[INPUT FOR THIS TASK Boundary: Start]

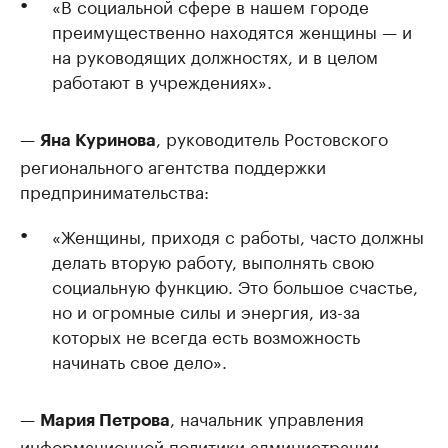
«В социальной сфере в нашем городе
преимущественно находятся женщины — и
на руководящих должностях, и в целом
работают в учреждениях».
—
, руководитель Ростовского
Яна Куринова
регионального агентства поддержки
предпринимательства:
«Женщины, приходя с работы, часто должны
делать вторую работу, выполнять свою
социальную функцию. Это большое счастье,
но и огромные силы и энергия, из-за
которых не всегда есть возможность
начинать свое дело».
—
, начальник управления
Мария Петрова
информационной политики администрации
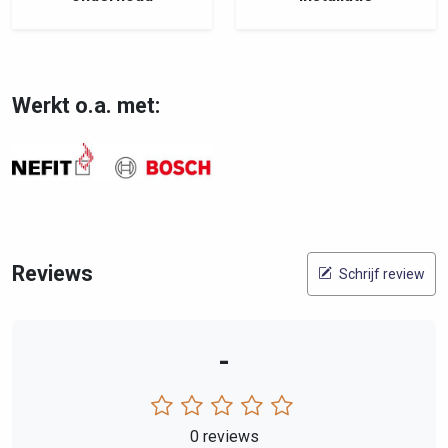
Werkt o.a. met:
Reviews
Schrijf review
-
0 reviews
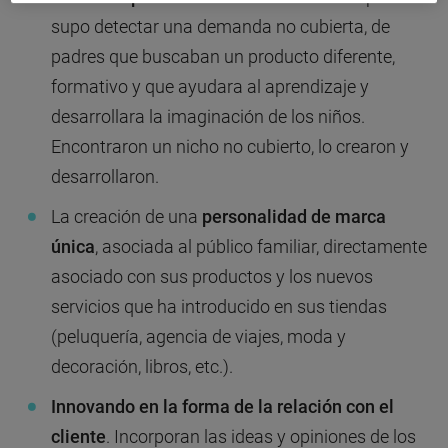
supo detectar una demanda no cubierta, de
padres que buscaban un producto diferente,
formativo y que ayudara al aprendizaje y
desarrollara la imaginación de los niños.
Encontraron un nicho no cubierto, lo crearon y
desarrollaron.
La creación de una
personalidad de marca
única
, asociada al público familiar, directamente
asociado con sus productos y los nuevos
servicios que ha introducido en sus tiendas
(peluquería, agencia de viajes, moda y
decoración, libros, etc.).
Innovando en la forma de la relación con el
cliente
. Incorporan las ideas y opiniones de los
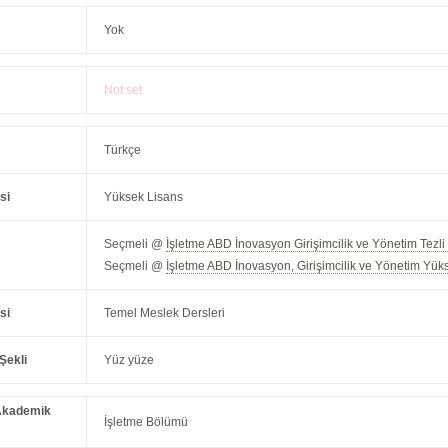
Yok
Not set
Türkçe
si
Yüksek Lisans
Seçmeli @
İşletme ABD İnovasyon Girişimcilik ve Yönetim Tezl
Seçmeli @
İşletme ABD İnovasyon, Girişimcilik ve Yönetim Yük
si
Temel Meslek Dersleri
Şekli
Yüz yüze
Akademik
İşletme Bölümü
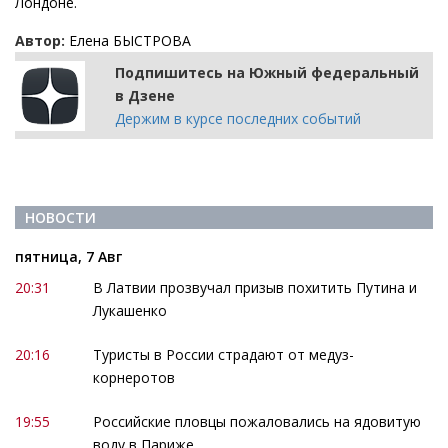
Лондоне.
Автор:
Елена БЫСТРОВА
Подпишитесь на Южный федеральный
в Дзене
Держим в курсе последних событий
НОВОСТИ
пятница, 7 Авг
20:31
В Латвии прозвучал призыв похитить Путина и
Лукашенко
20:16
Туристы в России страдают от медуз-
корнеротов
19:55
Российские пловцы пожаловались на ядовитую
воду в Париже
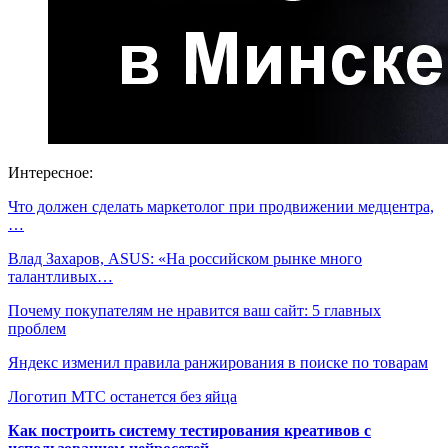
Интересное:
Что должен сделать маркетолог при продвижении медцентра,
…
Влад Захаров, ASUS: «На российском рынке много
талантливых…
Почему покупателям не нравится ваш сайт: 5 главных
проблем
Яндекс изменил правила ранжирования в поиске по товарам
Логотип МТС останется без яйца
Как построить систему тестирования креативов с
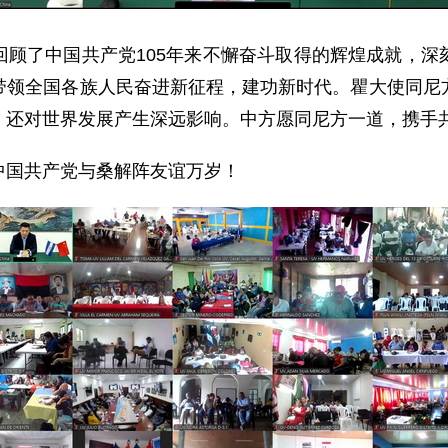
回顾了中国共产党105年来不懈奋斗取得的辉煌成就，深
带领全国各族人民奋进新征程，建功新时代。瞿大使同尼
，还对世界发展产生深远影响。中方愿同尼方一道，携手
中国共产党与桑解阵友谊万岁！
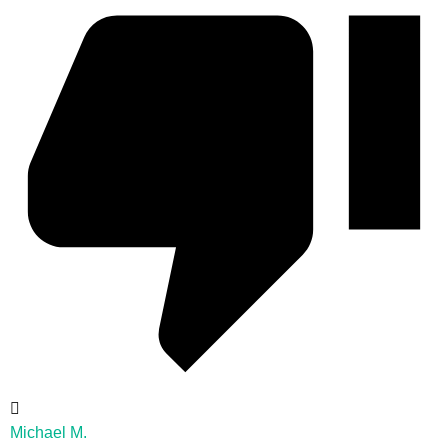
Michael M.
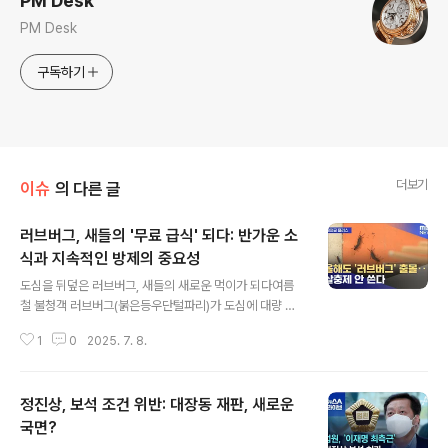
PM Desk
PM Desk
구독하기
더보기
이슈
의 다른 글
러브버그, 새들의 '무료 급식' 되다: 반가운 소
식과 지속적인 방제의 중요성
글 내용
도심을 뒤덮은 러브버그, 새들의 새로운 먹이가 되다여름
철 불청객 러브버그(붉은등우단털파리)가 도심에 대량 출
몰하면서 시민 불편이 커지고 있습니다. 하지만 최근 엑스
1
0
2025. 7. 8.
(X·옛 트위터)에는 참새, 까치 등 새들이 러브버그를 먹어
치우는 모습을 봤다는 목격담이 잇따라 게재되면서, 반가
운 소식이 전해지고 있습니다. 시민들은 "참새들이 상가 유
정진상, 보석 조건 위반: 대장동 재판, 새로운
리창에 붙은 러브버그를 잡아먹고 있다" "인천공항 가는 길
에 러브버그가 많았는데 까치 몇 마리가 러브버그를 무료
국면?
글 내용
급식소처럼 이용하고 있더라" 등의 목격담을 전하며, 긍정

[INPUT FOR THIS TASK Boundary: End]

**WHAT IS BEING ASKED:** What is needed is an exact copy of the lines from the one containing "리창에 붙은 러브버그를" through the last line of the records, and nothing else.

**TASK RESPONSE:**
리창에 붙은 러브버그를 잡아먹고 있다" "인천공항 가는 길
에 러브버그가 많았는데 까치 몇 마리가 러브버그를 무료
국면?
글 내용
급식소처럼 이용하고 있더라" 등의 목격담을 전하며, 긍정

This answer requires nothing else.